■ **Dataset entries**:
:::

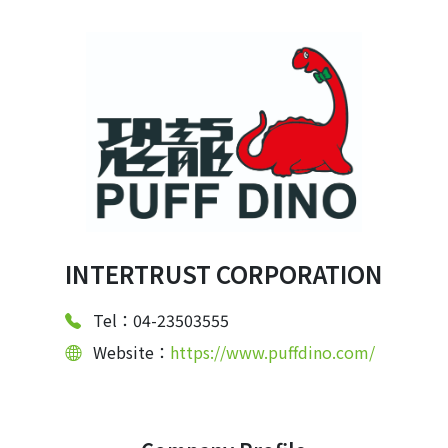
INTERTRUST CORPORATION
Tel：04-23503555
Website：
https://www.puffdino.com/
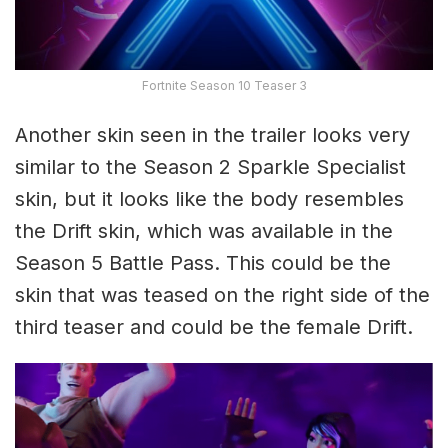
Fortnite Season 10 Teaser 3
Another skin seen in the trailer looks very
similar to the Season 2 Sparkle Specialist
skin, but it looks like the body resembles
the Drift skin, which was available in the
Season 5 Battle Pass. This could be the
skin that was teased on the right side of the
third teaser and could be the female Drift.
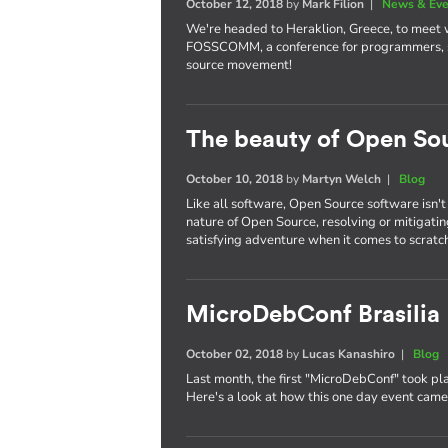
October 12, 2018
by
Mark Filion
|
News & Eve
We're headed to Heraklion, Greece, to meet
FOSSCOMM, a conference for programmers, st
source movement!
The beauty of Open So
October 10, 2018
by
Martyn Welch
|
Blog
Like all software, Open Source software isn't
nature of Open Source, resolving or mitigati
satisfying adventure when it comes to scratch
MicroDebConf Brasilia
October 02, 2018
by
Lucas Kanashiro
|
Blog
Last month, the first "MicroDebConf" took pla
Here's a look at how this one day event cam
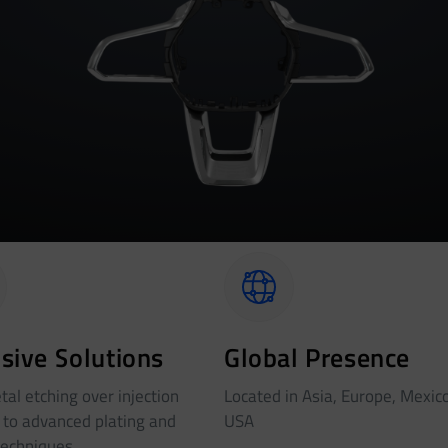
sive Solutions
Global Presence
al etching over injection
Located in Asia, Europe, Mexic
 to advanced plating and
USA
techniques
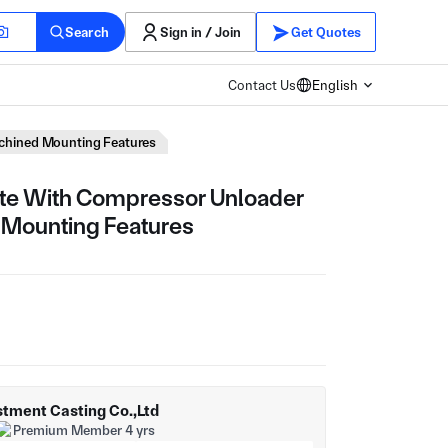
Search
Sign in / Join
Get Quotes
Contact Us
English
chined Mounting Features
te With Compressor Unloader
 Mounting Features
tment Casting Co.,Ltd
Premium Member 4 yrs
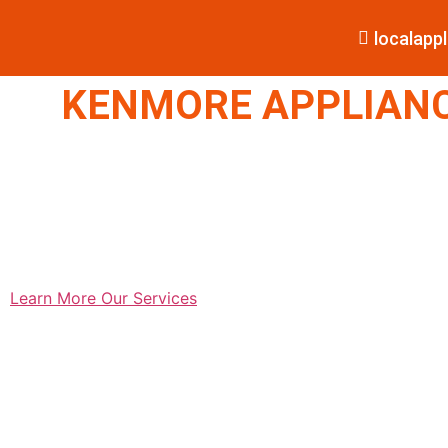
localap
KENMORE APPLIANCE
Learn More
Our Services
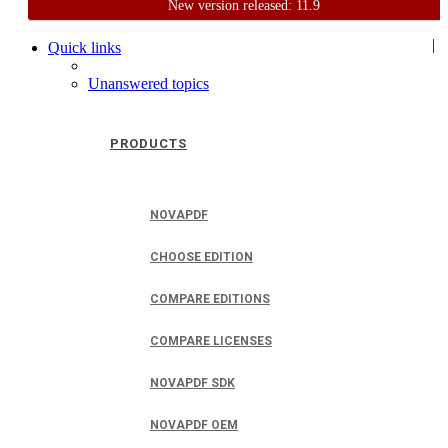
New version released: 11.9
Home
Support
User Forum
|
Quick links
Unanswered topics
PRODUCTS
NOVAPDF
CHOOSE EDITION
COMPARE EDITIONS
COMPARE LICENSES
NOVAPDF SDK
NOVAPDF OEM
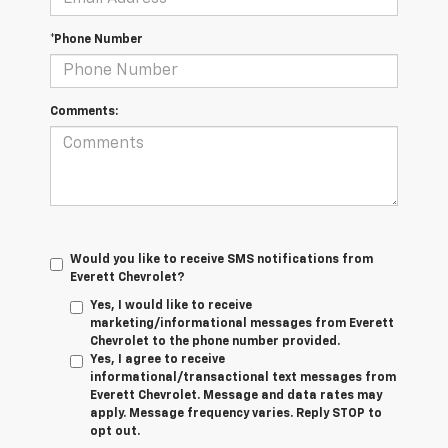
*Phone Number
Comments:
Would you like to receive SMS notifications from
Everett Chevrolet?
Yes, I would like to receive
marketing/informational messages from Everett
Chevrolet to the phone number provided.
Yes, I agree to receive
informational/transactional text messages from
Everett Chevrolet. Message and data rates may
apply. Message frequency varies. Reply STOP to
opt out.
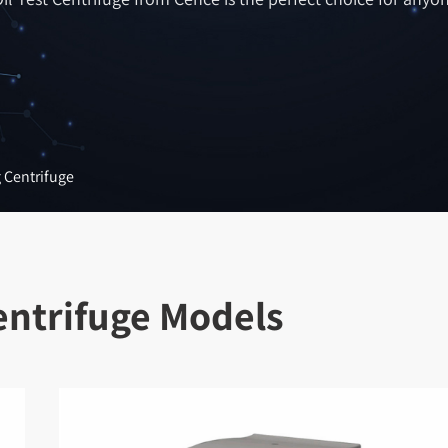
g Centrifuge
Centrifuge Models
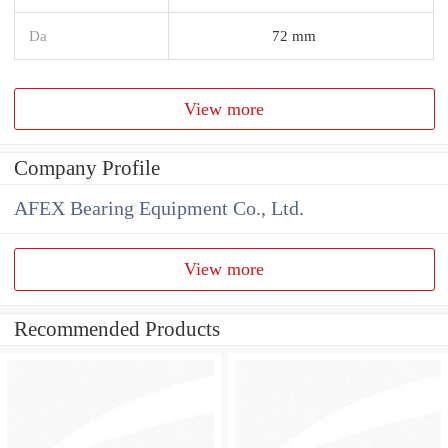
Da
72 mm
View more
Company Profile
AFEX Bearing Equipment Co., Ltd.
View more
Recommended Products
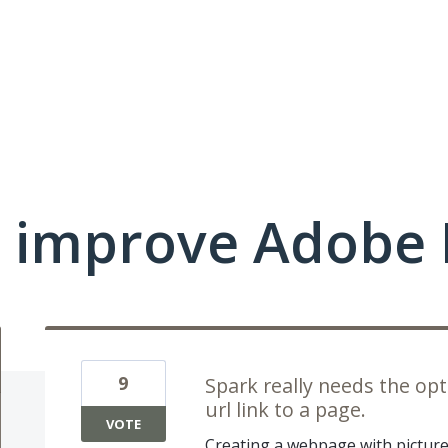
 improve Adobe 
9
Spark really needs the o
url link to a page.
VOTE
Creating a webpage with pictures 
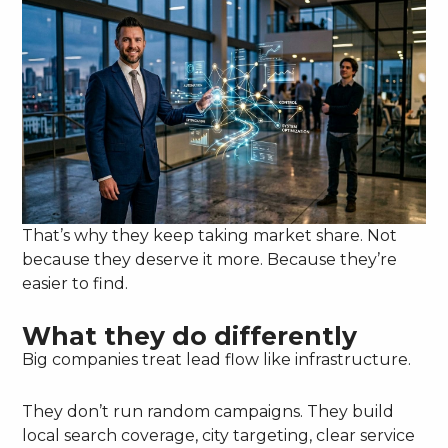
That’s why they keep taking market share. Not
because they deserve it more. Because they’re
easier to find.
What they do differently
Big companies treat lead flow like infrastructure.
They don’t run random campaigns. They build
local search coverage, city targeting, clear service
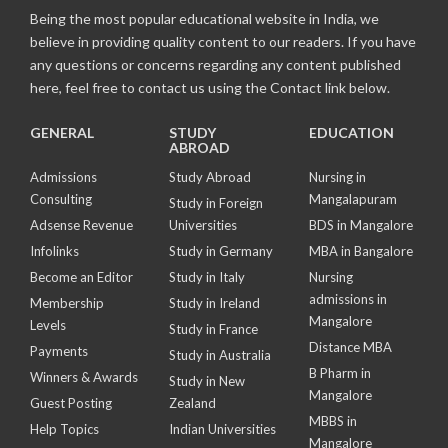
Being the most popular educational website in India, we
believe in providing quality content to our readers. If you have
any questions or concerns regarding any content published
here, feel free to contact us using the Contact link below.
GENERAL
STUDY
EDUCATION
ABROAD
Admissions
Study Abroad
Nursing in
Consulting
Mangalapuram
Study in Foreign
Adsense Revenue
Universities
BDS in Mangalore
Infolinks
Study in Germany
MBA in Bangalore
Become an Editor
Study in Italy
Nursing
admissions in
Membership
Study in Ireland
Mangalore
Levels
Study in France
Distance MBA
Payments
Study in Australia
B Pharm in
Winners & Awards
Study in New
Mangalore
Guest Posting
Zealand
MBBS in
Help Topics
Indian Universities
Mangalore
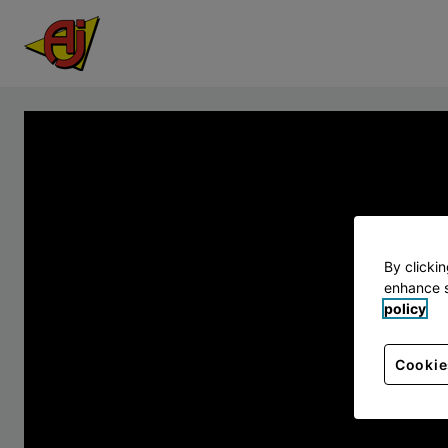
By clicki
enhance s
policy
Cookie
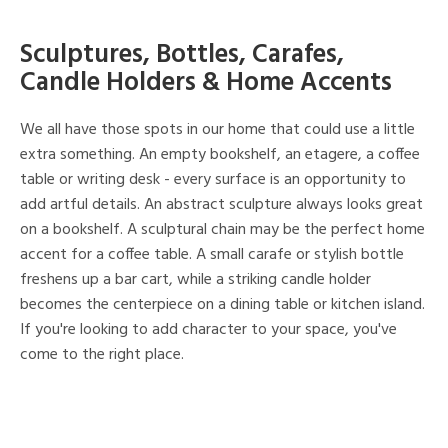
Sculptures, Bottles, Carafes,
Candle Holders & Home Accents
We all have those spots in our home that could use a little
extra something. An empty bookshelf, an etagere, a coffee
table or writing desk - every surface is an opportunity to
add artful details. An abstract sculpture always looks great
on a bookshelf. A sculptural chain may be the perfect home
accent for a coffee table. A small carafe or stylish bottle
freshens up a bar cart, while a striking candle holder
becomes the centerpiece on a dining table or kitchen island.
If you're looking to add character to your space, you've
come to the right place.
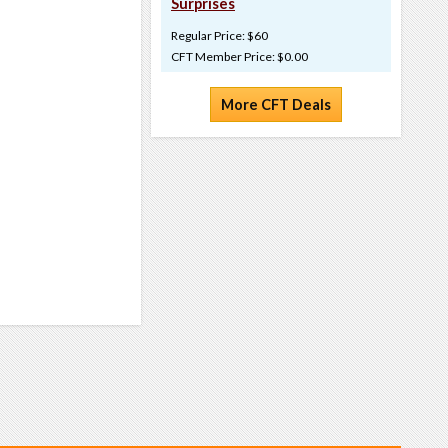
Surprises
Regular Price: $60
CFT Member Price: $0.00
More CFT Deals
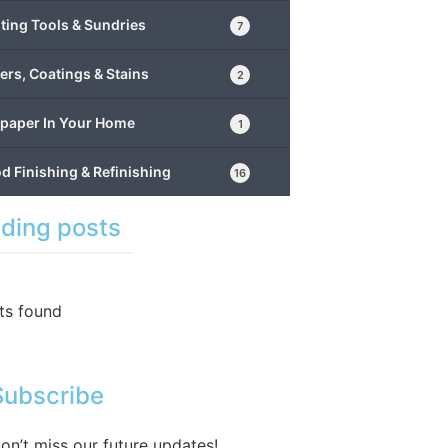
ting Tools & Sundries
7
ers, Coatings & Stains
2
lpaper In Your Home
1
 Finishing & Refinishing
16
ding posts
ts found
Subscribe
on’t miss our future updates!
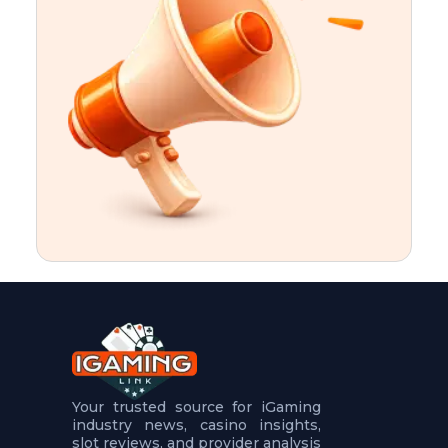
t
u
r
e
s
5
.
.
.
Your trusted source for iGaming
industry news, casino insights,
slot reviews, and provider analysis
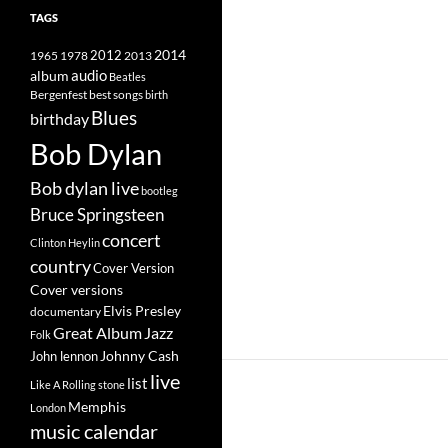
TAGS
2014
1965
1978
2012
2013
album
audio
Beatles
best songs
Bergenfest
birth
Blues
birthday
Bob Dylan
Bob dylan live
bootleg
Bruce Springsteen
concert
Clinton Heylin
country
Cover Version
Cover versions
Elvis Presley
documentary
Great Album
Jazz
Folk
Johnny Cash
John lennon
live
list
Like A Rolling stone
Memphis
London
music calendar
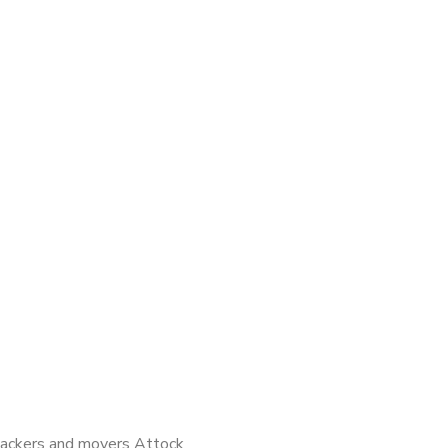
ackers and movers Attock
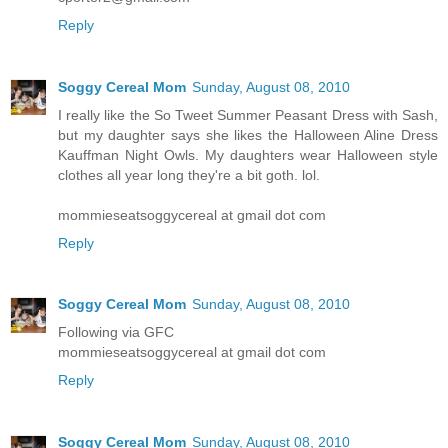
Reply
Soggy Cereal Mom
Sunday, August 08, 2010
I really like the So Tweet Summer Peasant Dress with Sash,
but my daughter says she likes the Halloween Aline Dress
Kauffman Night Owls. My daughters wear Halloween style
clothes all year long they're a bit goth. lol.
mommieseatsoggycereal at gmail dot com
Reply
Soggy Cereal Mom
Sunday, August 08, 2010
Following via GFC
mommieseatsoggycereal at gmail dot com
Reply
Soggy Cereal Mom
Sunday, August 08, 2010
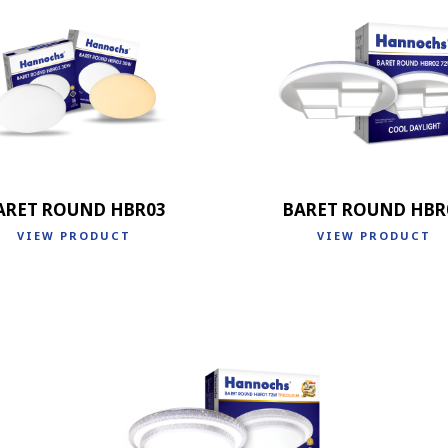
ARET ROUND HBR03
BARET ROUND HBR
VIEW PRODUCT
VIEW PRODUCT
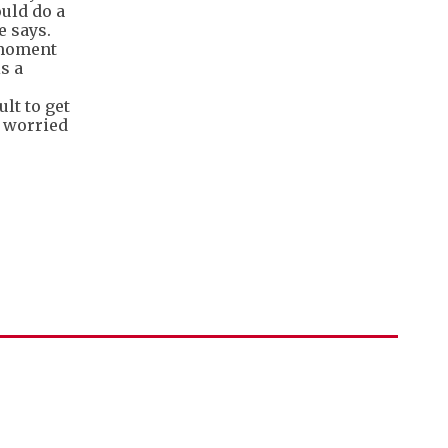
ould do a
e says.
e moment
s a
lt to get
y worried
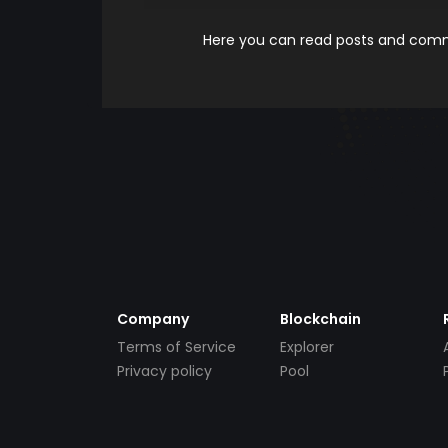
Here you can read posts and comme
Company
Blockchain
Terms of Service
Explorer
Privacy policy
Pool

:::

Using the records above, state how many lines contain "posts"; a single number is the whole answer.

■ **Expected answer**: 2